Textos publicados pela autora

Pergunta:

Li na Gramática do Português de autoria de Clara Amorim e Catarina Sousa que o advérbio não pode modificar grupo verbal (1) ou frase (2) e que, neste último caso, «o advérbio não forma unidade sintática com o verbo».

(1) «Não desvies a conversa, Armando.»

(2) «Não quero sorriso de esperança.»

Para ser sincero, não dei por nenhuma diferença no que diz respeito à função sintática de não.

Podem-me clarificar esse assunto?

Obrigado.

Resposta:

Não consigo identificar a passagem da gramática referida onde essa afirmação é feita ou associar os exemplos apresentados à referida análise .

Não obstante, poderemos aqui recordar que a análise do advérbio de negação não normalmente aponta dois aspetos dominantes1:

(i) este advérbio, sendo um marcador de negação frásica, pode incidir sobre o grupo verbal, como acontece em (1)

(1) «O João não fez o trabalho.»

(ii) não pode funcionar como marcador da negação de constituintes, incidindo sobre itens lexicais específicos da frase, o que fica patente em (2), onde não nega apenas o substantivo pão, não tendo escopo sobre os restantes elementos da frase:

(2) «Ele come não pão mas fruta.»

As frases apresentadas pelo consulente correspondem ao primeiro caso aqui descrito.

Disponha sempre!

  

1. Para mais informações, cf. Mateus et al., Gramática da Língua Portuguesa. pp. 769-793.

Pergunta:

Em todas as gramáticas que consultei, as orações substantivas sempre estão depois das principais. Isso é uma regra?

Não posso colocar a subordinada substantiva antes da principal? Li uma resposta do Ciberdúvidas em que se diz que podemos ter as objetivas antes das principais; mas são apenas essas ou todas substantivas?
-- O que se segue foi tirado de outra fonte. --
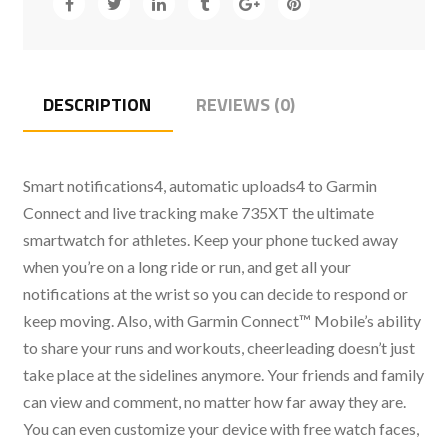
DESCRIPTION
REVIEWS (0)
Smart notifications4, automatic uploads4 to Garmin
Connect and live tracking make 735XT the ultimate
smartwatch for athletes. Keep your phone tucked away
when you’re on a long ride or run, and get all your
notifications at the wrist so you can decide to respond or
keep moving. Also, with Garmin Connect™ Mobile’s ability
to share your runs and workouts, cheerleading doesn’t just
take place at the sidelines anymore. Your friends and family
can view and comment, no matter how far away they are.
You can even customize your device with free watch faces,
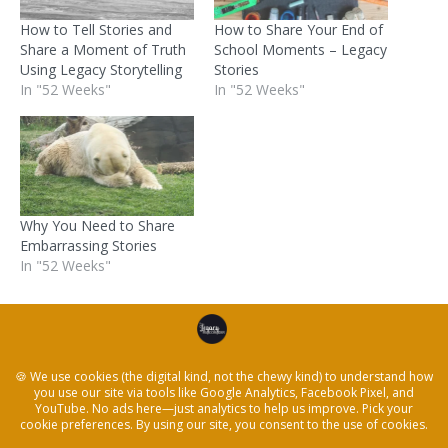
How to Tell Stories and
How to Share Your End of
Share a Moment of Truth
School Moments – Legacy
Using Legacy Storytelling
Stories
In "52 Weeks"
In "52 Weeks"
Why You Need to Share
Embarrassing Stories
In "52 Weeks"
Posted in
52 Weeks
,
Resources
,
Storytelling
,
Writing
← Help a man in your life get in touch with his
feelings using storytelling
A Father’s Day Reflection On Travel, Heritage & Grief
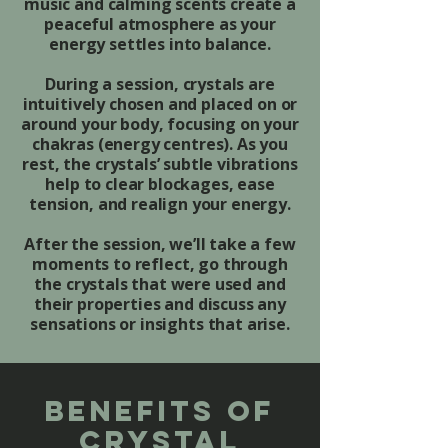
music and calming scents create a
peaceful atmosphere as your
energy settles into balance.
During a session, crystals are
intuitively chosen and placed on or
around your body, focusing on your
chakras (energy centres). As you
rest, the crystals’ subtle vibrations
help to clear blockages, ease
tension, and realign your energy.
After the session, we’ll take a few
moments to reflect, go through
the crystals that were used and
their properties and discuss any
sensations or insights that arise.
Benefits of
crystal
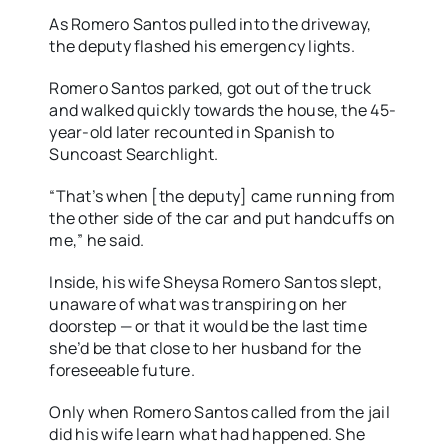
As Romero Santos pulled into the driveway,
the deputy flashed his emergency lights.
Romero Santos parked, got out of the truck
and walked quickly towards the house, the 45-
year-old later recounted in Spanish to
Suncoast Searchlight.
“That’s when [the deputy] came running from
the other side of the car and put handcuffs on
me,” he said.
Inside, his wife Sheysa Romero Santos slept,
unaware of what was transpiring on her
doorstep — or that it would be the last time
she’d be that close to her husband for the
foreseeable future.
Only when Romero Santos called from the jail
did his wife learn what had happened. She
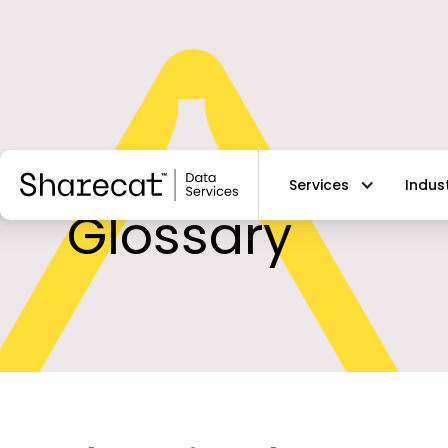
Services
Indus
Glossary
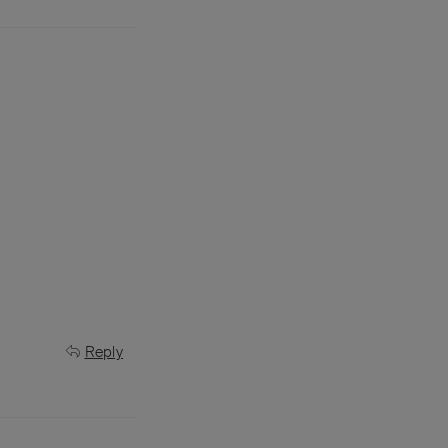
Reply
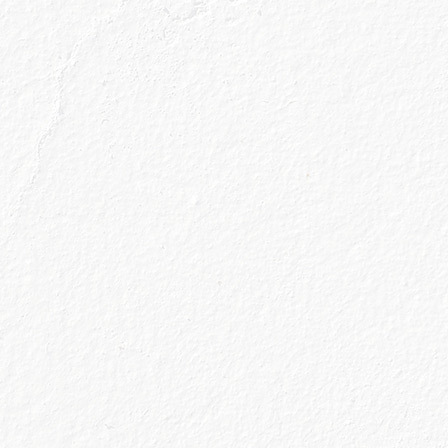
Your Details
he
terms & conditions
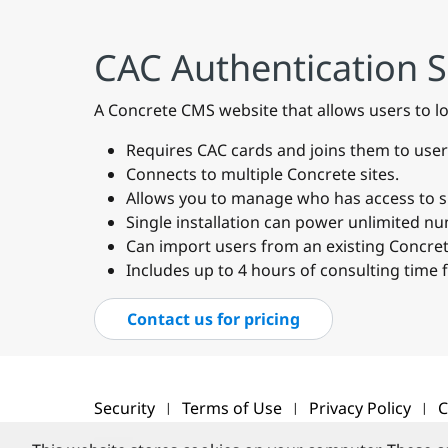
CAC Authentication 
A Concrete CMS website that allows users to l
Requires CAC cards and joins them to user
Connects to multiple Concrete sites.
Allows you to manage who has access to spe
Single installation can power unlimited n
Can import users from an existing Concrete
Includes up to 4 hours of consulting time 
Contact us for pricing
Security
Terms of Use
Privacy Policy
C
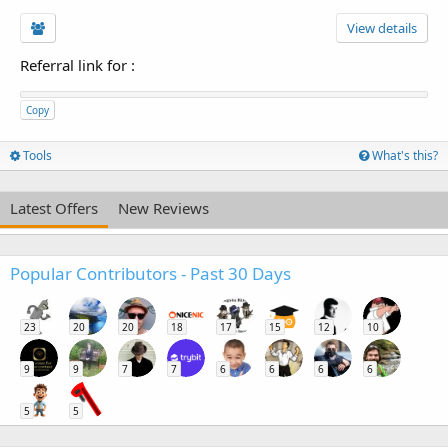
View details
Referral link for
:
Copy
Tools
What's this?
Latest Offers
New Reviews
Popular Contributors - Past 30 Days
23
20
20
18
17
15
12
10
9
9
7
7
6
6
6
6
5
5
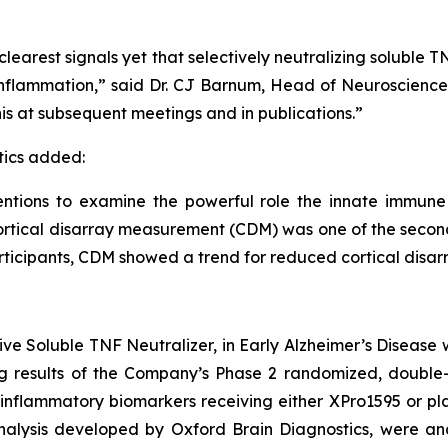
learest signals yet that selectively neutralizing soluble
y inflammation,” said Dr. CJ Barnum, Head of Neuroscienc
is at subsequent meetings and in publications.”
tics added:
entions to examine the powerful role the innate immune
cortical disarray measurement (CDM) was one of the sec
articipants, CDM showed a trend for reduced cortical disar
ive Soluble TNF Neutralizer, in Early Alzheimer’s Disease 
ng results of the Company’s Phase 2 randomized, double-b
inflammatory biomarkers receiving either XPro1595 or pla
alysis developed by Oxford Brain Diagnostics, were ana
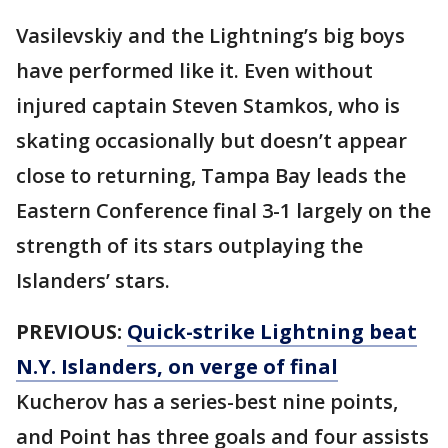
Vasilevskiy and the Lightning’s big boys
have performed like it. Even without
injured captain Steven Stamkos, who is
skating occasionally but doesn’t appear
close to returning, Tampa Bay leads the
Eastern Conference final 3-1 largely on the
strength of its stars outplaying the
Islanders’ stars.
PREVIOUS:
Quick-strike Lightning beat
N.Y. Islanders, on verge of final
Kucherov has a series-best nine points,
and Point has three goals and four assists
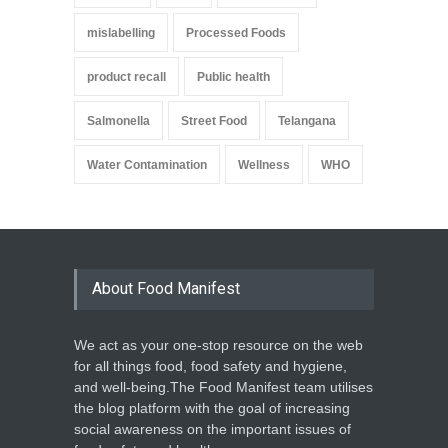
mislabelling
Processed Foods
product recall
Public health
Salmonella
Street Food
Telangana
Water Contamination
Wellness
WHO
About Food Manifest
We act as your one-stop resource on the web
for all things food, food safety and hygiene,
and well-being.The Food Manifest team utilises
the blog platform with the goal of increasing
social awareness on the important issues of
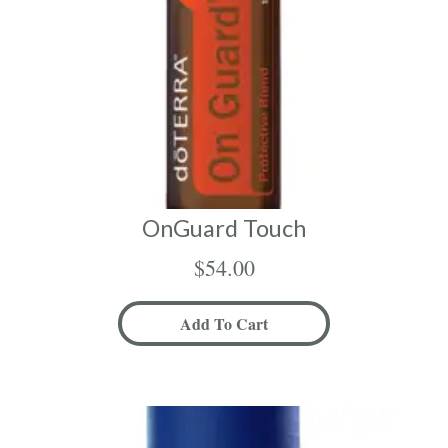
OnGuard Touch
$
54.00
Add To Cart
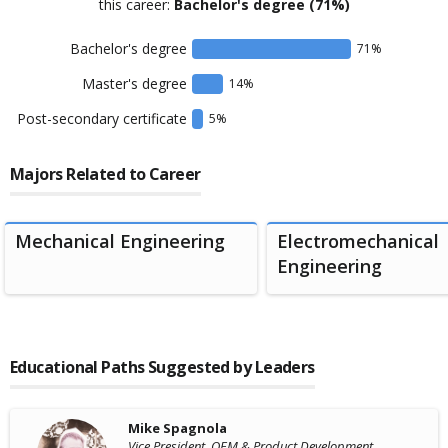
this career:
Bachelor's degree
(71%)
Bachelor's degree
71
%
Master's degree
14
%
Post-secondary certificate
5
%
Majors Related to Career
Mechanical Engineering
Electromechanical
Engineering
Educational Paths Suggested by Leaders
Mike Spagnola
Vice President, OEM & Product Development ,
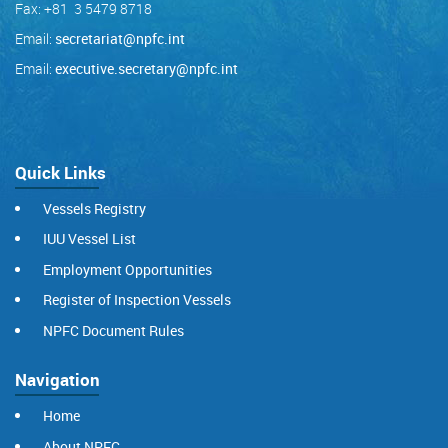
Fax: +81 3 5479 8718
Email:
secretariat@npfc.int
Email:
executive.secretary@npfc.int
Quick Links
Vessels Registry
IUU Vessel List
Employment Opportunities
Register of Inspection Vessels
NPFC Document Rules
Navigation
Home
About NPFC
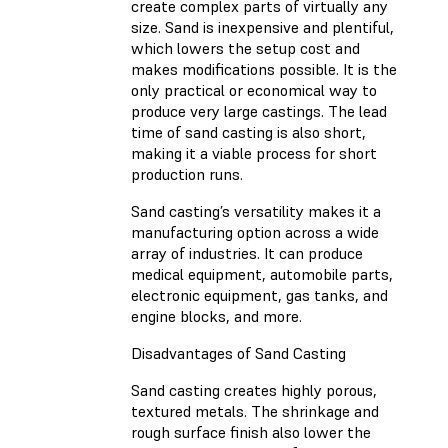
create complex parts of virtually any
size. Sand is inexpensive and plentiful,
which lowers the setup cost and
makes modifications possible. It is the
only practical or economical way to
produce very large castings. The lead
time of sand casting is also short,
making it a viable process for short
production runs.
Sand casting’s versatility makes it a
manufacturing option across a wide
array of industries. It can produce
medical equipment, automobile parts,
electronic equipment, gas tanks, and
engine blocks, and more.
Disadvantages of Sand Casting
Sand casting creates highly porous,
textured metals. The shrinkage and
rough surface finish also lower the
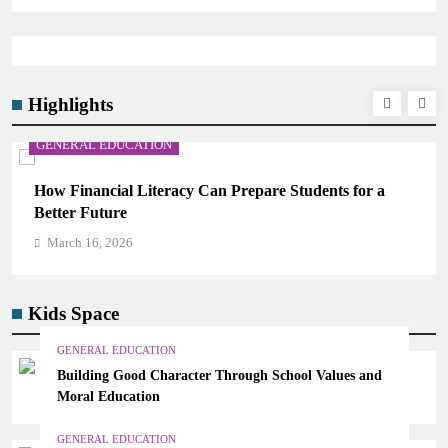
Highlights
ON
GENERAL EDUCATION
eracy Can Prepare Students for a
Why Critical Thinki
Memorization in Mod
March 16, 2026
Kids Space
GENERAL EDUCATION
Building Good Character Through School Values and
Moral Education
GENERAL EDUCATION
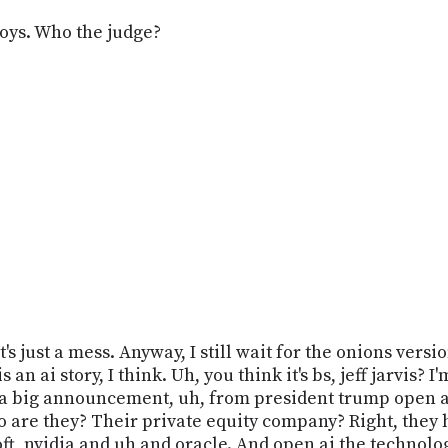
oys. Who the judge?
t's just a mess. Anyway, I still wait for the onions versio
s an ai story, I think. Uh, you think it's bs, jeff jarvis? 
 is a big announcement, uh, from president trump open ai
 are they? Their private equity company? Right, they h
ft, nvidia and uh and oracle. And open ai the technolo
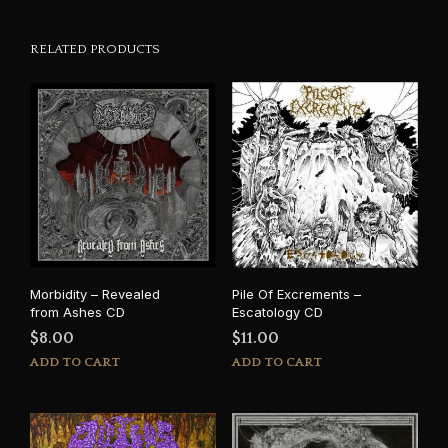
RELATED PRODUCTS
Morbidity – Revealed
Pile Of Excrements –
from Ashes CD
Escatology CD
$
8.00
$
11.00
ADD TO CART
ADD TO CART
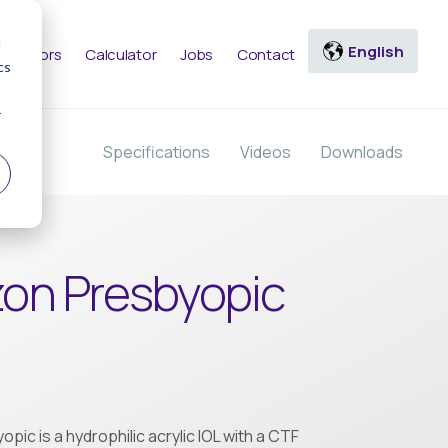
d
stributors
Calculator
Jobs
Contact
cs
r
Specifications
Videos
Downloads
zon Presbyopic
pic is a hydrophilic acrylic IOL with a CTF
Na minha visão, podemos ter no mínimo a maioria, já que: conseguimos deslocar os objetos diretos, os indiretos, os sujeitos...

Mas sabemos que apenas a visão de um curioso não conta. Por isso peço ajuda aos Senhores.

Desde já agradeço a atenção.

Resposta:

As orações subordinadas substantivas poderão ser colocadas antes do verbo.

Se se tratar de uma oração subordinada substantiva relativa, ela poderá surgir antes do verbo desempenhando a função sintática de sujeito. Esta é a sua posição mais frequente:

(1) «Quem lê muito tem outro conhecimento do mundo.»

A oração «Quem lê muito» pode, neste contexto ser substituída pelo pronome pessoal ele:

(2) «Ele tem outro conhecimento do mundo.»

Se se tratar de uma oração subordinada substantiva completiva com função de sujeito, ela poderá, nalguns casos, ser colocada antes do verbo, como se verifica em (3):

(3) «Que faça muito frio é algo esperado no inverno.»

Também neste caso é possível substituir a oração por um pronome, neste caso o pronome isto:

(4) «Isto é algo esperado no inverno.»

As orações subordinadas substantivas completivas têm, todavia, tendência a ser colocadas depois do verbo, tal como se verifica em (5):

(5) «É aborrecido que eles tenham faltado.»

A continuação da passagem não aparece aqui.